The U.S. Fish and Wildlife Service has designated more than 1.6 million acres of critical habitat for the California red-legged frog in 28 California counties. According to the Center for Biological Diversity, the “population has declined by at least 90 percent, and the frog is gone from 70 percent of its former range — only four areas now harbor more than 350 adult red-legged frogs.”
The Bay Area supports numerous populations of red-legged frogs including several in Eastern Contra Costa County and Alameda County. Although development can still occur in areas that have been listed as critical habitat, federal agencies must make extra efforts to protect the features of an area that are pertinent to the species, including space for population growth, breeding, and feeding.
The red-legged frog was already granted threatened species status in 1996 and given 4,140,440 acres of critical habitat in 2001, but the Fish and Wildlife Service was forced to revise its critical habitat to just 450,288 acres in 2006 following pressure from developers.
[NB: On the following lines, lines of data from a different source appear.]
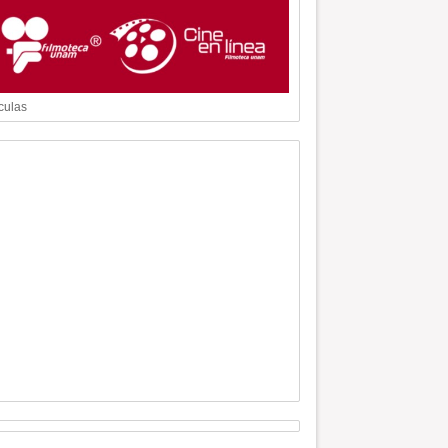
culas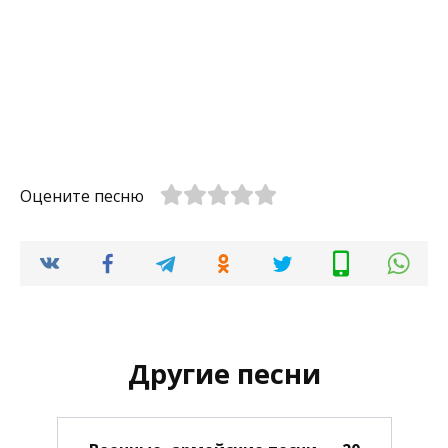
Оцените песню
Другие песни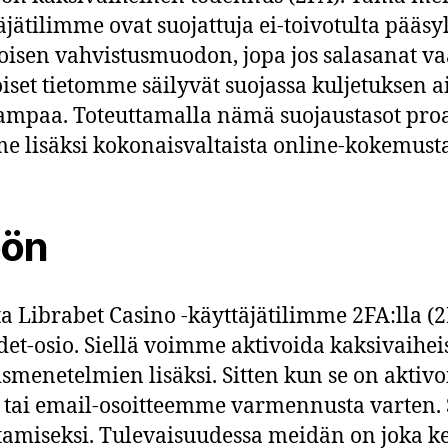
äjätilimme ovat suojattuja ei-toivotulta pääs
toisen vahvistusmuodon, jopa jos salasanat 
et tietomme säilyvät suojassa kuljetuksen a
mpaa. Toteuttamalla nämä suojaustasot proa
 lisäksi kokonaisvaltaista online-kokemust
öön
 Librabet Casino -käyttäjätilimme 2FA:lla (2F
det-osio. Siellä voimme aktivoida kaksivaihe
menetelmien lisäksi. Sitten kun se on aktivo
 email-osoitteemme varmennusta varten. S
amiseksi. Tulevaisuudessa meidän on joka k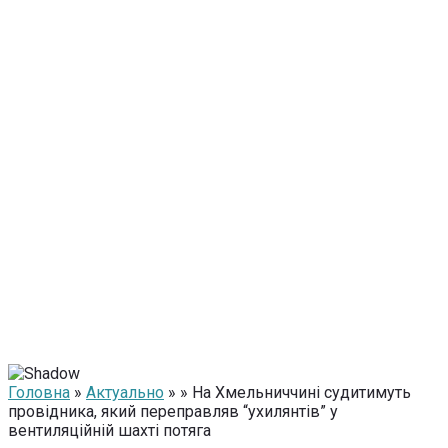
Головна
»
Актуально
» » На Хмельниччині судитимуть
провідника, який переправляв “ухилянтів” у
вентиляційній шахті потяга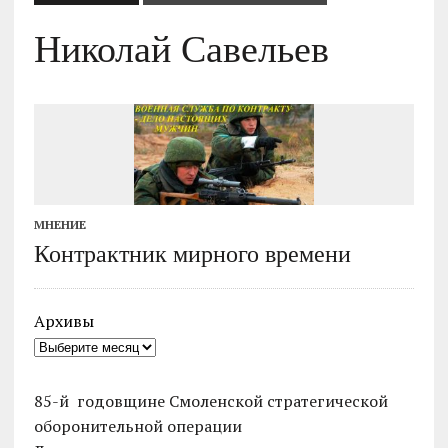
Николай Савельев
МНЕНИЕ
Контрактник мирного времени
Архивы
85-й годовщине Смоленской стратегической
оборонительной операции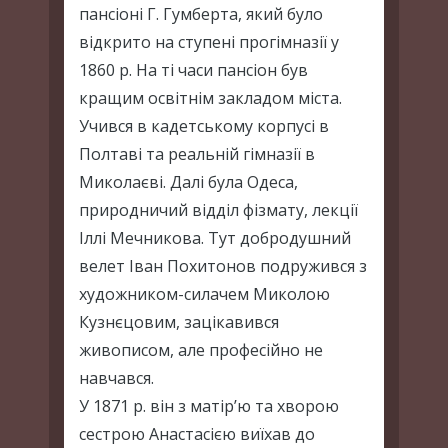
пансіоні Г. Гумберта, який було
відкрито на ступені прогімназії у
1860 р. На ті часи пансіон був
кращим освітнім закладом міста.
Учився в кадетському корпусі в
Полтаві та реальній гімназії в
Миколаєві. Далі була Одеса,
природничий відділ фізмату, лекції
Іллі Мечникова. Тут добродушний
велет Іван Похитонов подружився з
художником-силачем Миколою
Кузнєцовим, зацікавився
живописом, але професійно не
навчався.
У 1871 р. він з матір’ю та хворою
сестрою Анастасією виїхав до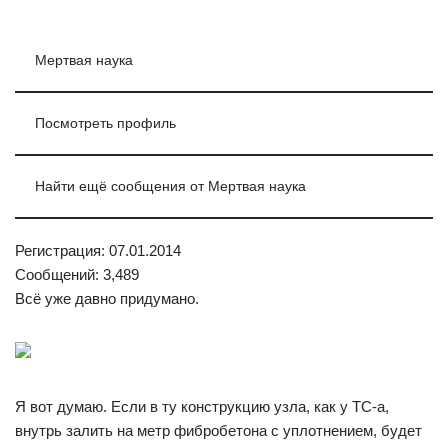
Мертвая наука
Посмотреть профиль
Найти ещё сообщения от Мертвая наука
Регистрация: 07.01.2014
Сообщений: 3,489
Всё уже давно придумано.
Я вот думаю. Если в ту конструкцию узла, как у ТС-а,
внутрь залить на метр фибробетона с уплотнением, будет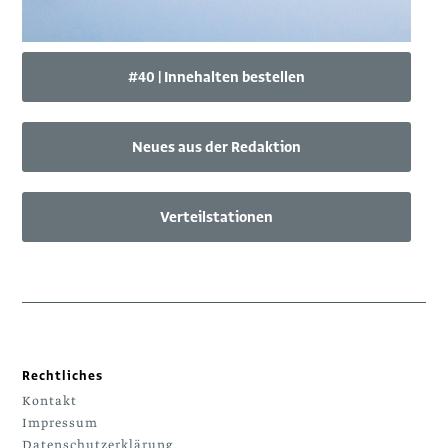
#40 | Innehalten bestellen
Neues aus der Redaktion
Verteilstationen
Rechtliches
Kontakt
Impressum
Datenschutzerklärung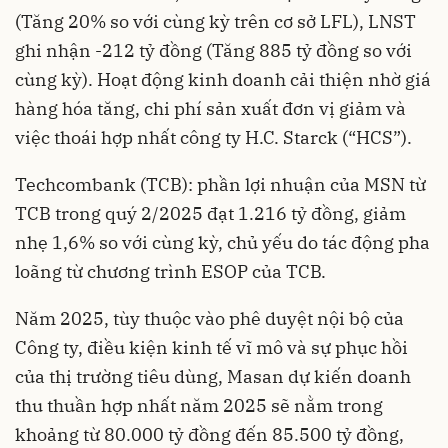
(Tăng 20% so với cùng kỳ trên cơ sở LFL), LNST
ghi nhận -212 tỷ đồng (Tăng 885 tỷ đồng so với
cùng kỳ). Hoạt động kinh doanh cải thiện nhờ giá
hàng hóa tăng, chi phí sản xuất đơn vị giảm và
việc thoái hợp nhất công ty H.C. Starck (“HCS”).
Techcombank (TCB): phần lợi nhuận của MSN từ
TCB trong quý 2/2025 đạt 1.216 tỷ đồng, giảm
nhẹ 1,6% so với cùng kỳ, chủ yếu do tác động pha
loãng từ chương trình ESOP của TCB.
Năm 2025, tùy thuộc vào phê duyệt nội bộ của
Công ty, điều kiện kinh tế vĩ mô và sự phục hồi
của thị trường tiêu dùng, Masan dự kiến doanh
thu thuần hợp nhất năm 2025 sẽ nằm trong
khoảng từ 80.000 tỷ đồng đến 85.500 tỷ đồng,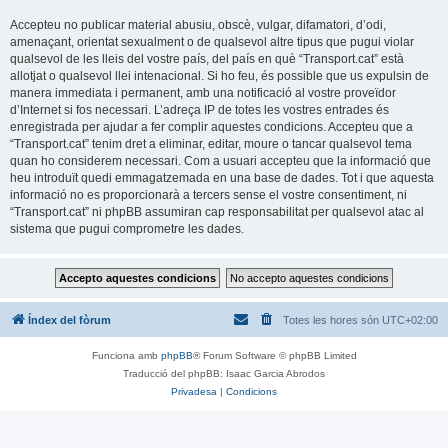
Accepteu no publicar material abusiu, obscè, vulgar, difamatori, d’odi,
amenaçant, orientat sexualment o de qualsevol altre tipus que pugui violar
qualsevol de les lleis del vostre país, del país en què “Transport.cat” està
allotjat o qualsevol llei intenacional. Si ho feu, és possible que us expulsin de
manera immediata i permanent, amb una notificació al vostre proveïdor
d’Internet si fos necessari. L’adreça IP de totes les vostres entrades és
enregistrada per ajudar a fer complir aquestes condicions. Accepteu que a
“Transport.cat” tenim dret a eliminar, editar, moure o tancar qualsevol tema
quan ho considerem necessari. Com a usuari accepteu que la informació que
heu introduït quedi emmagatzemada en una base de dades. Tot i que aquesta
informació no es proporcionarà a tercers sense el vostre consentiment, ni
“Transport.cat” ni phpBB assumiran cap responsabilitat per qualsevol atac al
sistema que pugui comprometre les dades.
Índex del fòrum
Totes les hores són
UTC+02:00
Funciona amb
phpBB
® Forum Software © phpBB Limited
Traducció del phpBB: Isaac Garcia Abrodos
Privadesa
|
Condicions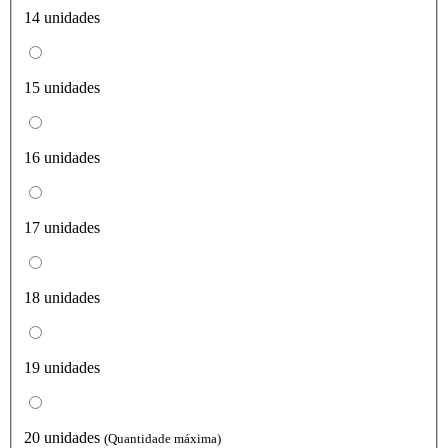
14 unidades
15 unidades
16 unidades
17 unidades
18 unidades
19 unidades
20 unidades
(Quantidade máxima)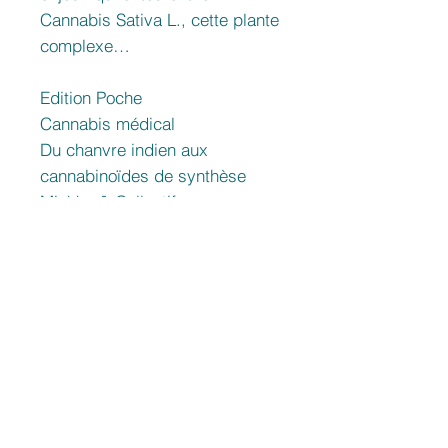
Cannabis Sativa L., cette plante
complexe…
Edition Poche
Cannabis médical
Du chanvre indien aux
cannabinoïdes de synthèse
Michka & Collectif
Related Products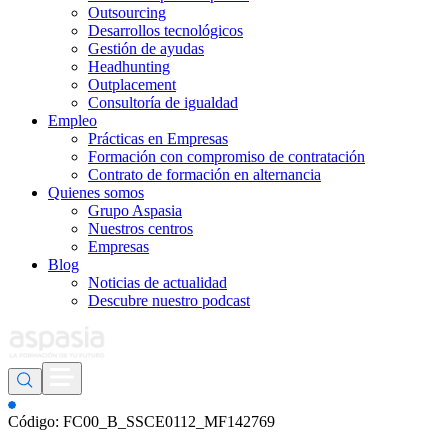
Outsourcing
Desarrollos tecnológicos
Gestión de ayudas
Headhunting
Outplacement
Consultoría de igualdad
Empleo
Prácticas en Empresas
Formación con compromiso de contratación
Contrato de formación en alternancia
Quienes somos
Grupo Aspasia
Nuestros centros
Empresas
Blog
Noticias de actualidad
Descubre nuestro podcast
Código: FC00_B_SSCE0112_MF142769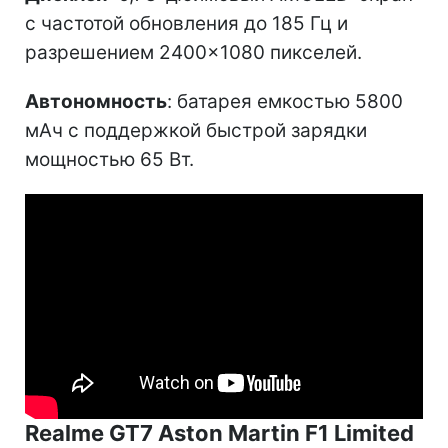
с частотой обновления до 185 Гц и
разрешением 2400×1080 пикселей.
Автономность
: батарея емкостью 5800
мАч с поддержкой быстрой зарядки
мощностью 65 Вт.
Realme GT7 Aston Martin F1 Limited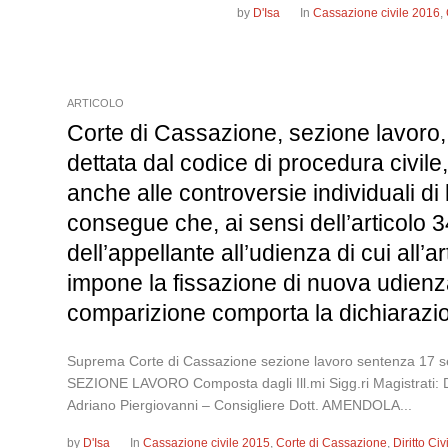
by
D'Isa
In
Cassazione civile 2016
,
ARTICOLO
Corte di Cassazione, sezione lavoro, s
dettata dal codice di procedura civile,
anche alle controversie individuali di l
consegue che, ai sensi dell’articolo 
dell’appellante all’udienza di cui all
impone la fissazione di nuova udienza, 
comparizione comporta la dichiarazion
Suprema Corte di Cassazione sezione lavoro sentenza
SEZIONE LAVORO Composta dagli Ill.mi Sigg.ri Magistrati: 
Adriano Piergiovanni – Consigliere Dott. AMENDOLA...
by
D'Isa
In
Cassazione civile 2015
,
Corte di Cassazione
,
Diritto Ci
But a 2007 lawsuit filed by several groups including the Center for Biological Diversity contended that the Fish and Wildlife Service didn’t properly designate and protect habitat areas for the red-legged frog and eighteen other species. According to the Associated Press, “after an investigation found that a Bush administration Interior Department official pressured government scientists to alter the findings, the biologists had to start over.”
The revised designation is three-and-a-half times as large as the Fish and Wildlife Service's 2006 ruling.